I’ve been meaning to do some more blog posts for a while, but with a project at work keeping me really busy for most of the year, I didn’t find time. There was another reason, however, and that was my growing distaste for the blogging platform I had started using.

I was originally hosting my blog as a WordPress site using BlueHost. The experience was not great. The web interface for crafting posts was abominably slow and the plugin-mania that comes with WordPress results in an unseemly level of bloat.

I don’t like bloat. I’m a command-line guy. I care deeply about performance optimization. This wasn’t working out.

So, in the back of my mind I’ve had plans to revisit my blog hosting platform and over the past two days I finally got around to migrating my old blog posts to a new and much more enjoyable infrastructure.

Simplifying things with GitHub Pages and Jekyll

At the end of the day I had in my mind a kind of idealized workflow: I just want to write simple markdown files in the editor of my choice and have those turn into blog posts with minimum fuss. I wasn’t aware of a simple way to accomplish that, though, until I found out about the awesomeness of GitHub pages and the very nice Jekyll framework that they interface with.

This sounded like exactly what I was looking for. Plus, I love the GitHub user experience already; if I can use that for my blog it’s a match made in heaven.

Jekyll provides a very simple way of turning your markdown pages into a full-fledged HTML site, with unlimited customization options once you have things set up properly. The installation instructions for Windows worked without any major issues for me. I was able to install the necessary Ruby SDK and the package manager (bundler) and get Jekyll running locally in almost no time at all.

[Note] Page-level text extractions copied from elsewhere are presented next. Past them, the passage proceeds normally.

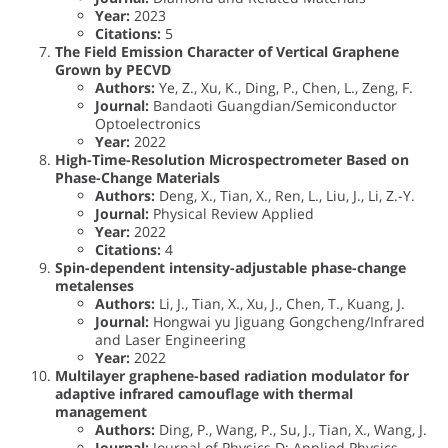
Year:
2023
Citations:
5
The Field Emission Character of Vertical Graphene
Grown by PECVD
Authors:
Ye, Z., Xu, K., Ding, P., Chen, L., Zeng, F.
Journal:
Bandaoti Guangdian/Semiconductor
Optoelectronics
Year:
2022
High-Time-Resolution Microspectrometer Based on
Phase-Change Materials
Authors:
Deng, X., Tian, X., Ren, L., Liu, J., Li, Z.-Y.
Journal:
Physical Review Applied
Year:
2022
Citations:
4
Spin-dependent intensity-adjustable phase-change
metalenses
Authors:
Li, J., Tian, X., Xu, J., Chen, T., Kuang, J.
Journal:
Hongwai yu Jiguang Gongcheng/Infrared
and Laser Engineering
Year:
2022
Multilayer graphene-based radiation modulator for
adaptive infrared camouflage with thermal
management
Authors:
Ding, P., Wang, P., Su, J., Tian, X., Wang, J.
Journal:
Journal of Physics D: Applied Physics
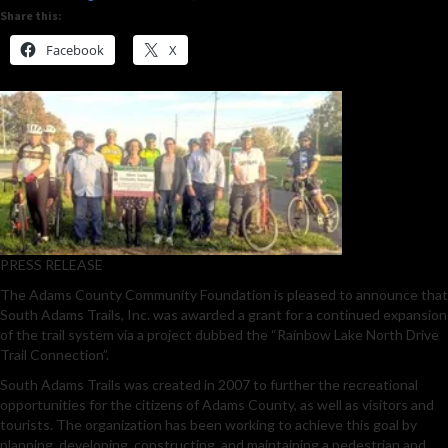
Share this:
Facebook
X
PRESS RELEASE
The Adams County Community Foundation is pleased to announce that
South Adams Trails, Inc. was awarded a grant for a continued expansion
of the trail system via a project dubbed the “Rainbow Lake North Drive
Trail Connection”.
South Adams Trails was created in 2007 to further the recreational
opportunities for the citizens of Adams County, as well as visitors and
tourists. The organization has been working to achieve this goal by
planning, developing, constructing, and maintaining a pedestrian and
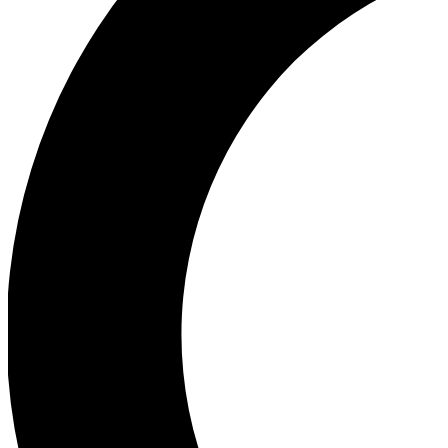
Ea
Our biggest stories will 
Ac
Unlock badges a
Join th
Connect with fello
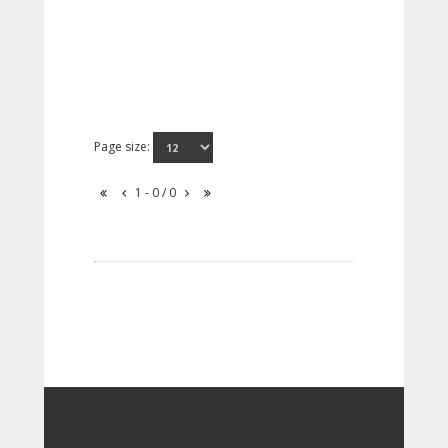
Page size:
1 - 0 / 0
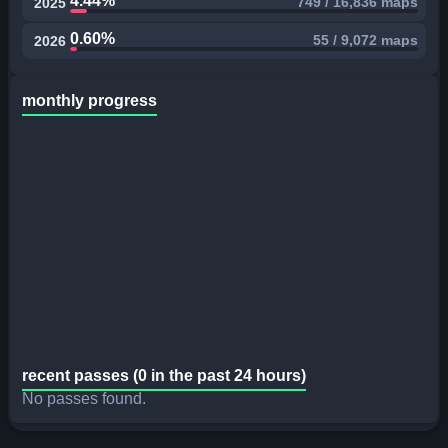
4.44%
749 / 16,836 maps
2025
0.60%
55 / 9,072 maps
2026
monthly progress
recent passes (0 in the past 24 hours)
No passes found.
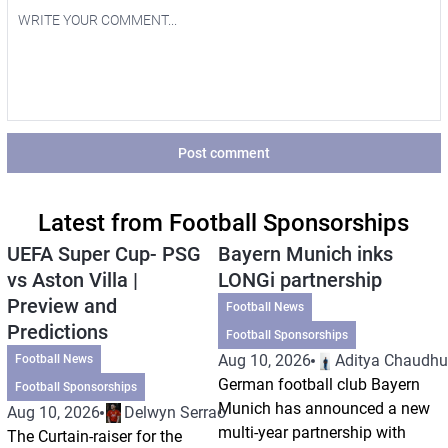
Post comment
Latest from Football Sponsorships
UEFA Super Cup- PSG
Bayern Munich inks
vs Aston Villa |
LONGi partnership
Preview and
Football News
Predictions
Football Sponsorships
Aug 10, 2026
Aditya Chaudhu
Football News
German football club Bayern
Football Sponsorships
Munich has announced a new
Aug 10, 2026
Delwyn Serrao
multi-year partnership with
The Curtain-raiser for the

I did spend an inordinate amount of time trying to install different themes for Jekyll, of which there are many.

After hitting various incompatibilites with certain themes and GitHub Pages, I eventually reverted back to the base theme, minima, and ended up doing a few small CSS tweaks myself to get a layout I was happier with. (I’m not exactly a web developer, so it was nice to have a decent starting point.)

I’m sure I’ll play around with the look and feel of the site more going forward, but the beautiful thing is that I have complete control. At the end of the day it’s just regular HTML, CSS, Javascript and some Ruby magic available if you want to use it. No more of the proprietary WordPress ‘widgets’ for authoring content.

Embedding custom HTML in-line was always a real pain for me on the WordPress site, but with Jekyll it ‘just works’, so if I want to do something a litle fancier than what I get with markdown, I can easily. An example is the custom table I whipped up in my post on exploring binary data.

Big news for command-line enthusiasts this year

On another topic…

There have been some huge things happening in the Windows software world this year, especially if you like working on the command-line like I do . In particular the release of the new Windows Terminal Preview is an epic change that is going to revolutionize command-line use on Windows. It’s funny looking back on my PowerShell-related posts from earlier in the year and wincing at the ugliess of the screenshots.

Going from this experience: OldTerminal

…to this experience: NewTerminal

…is just amazing. And it’s still just a preview!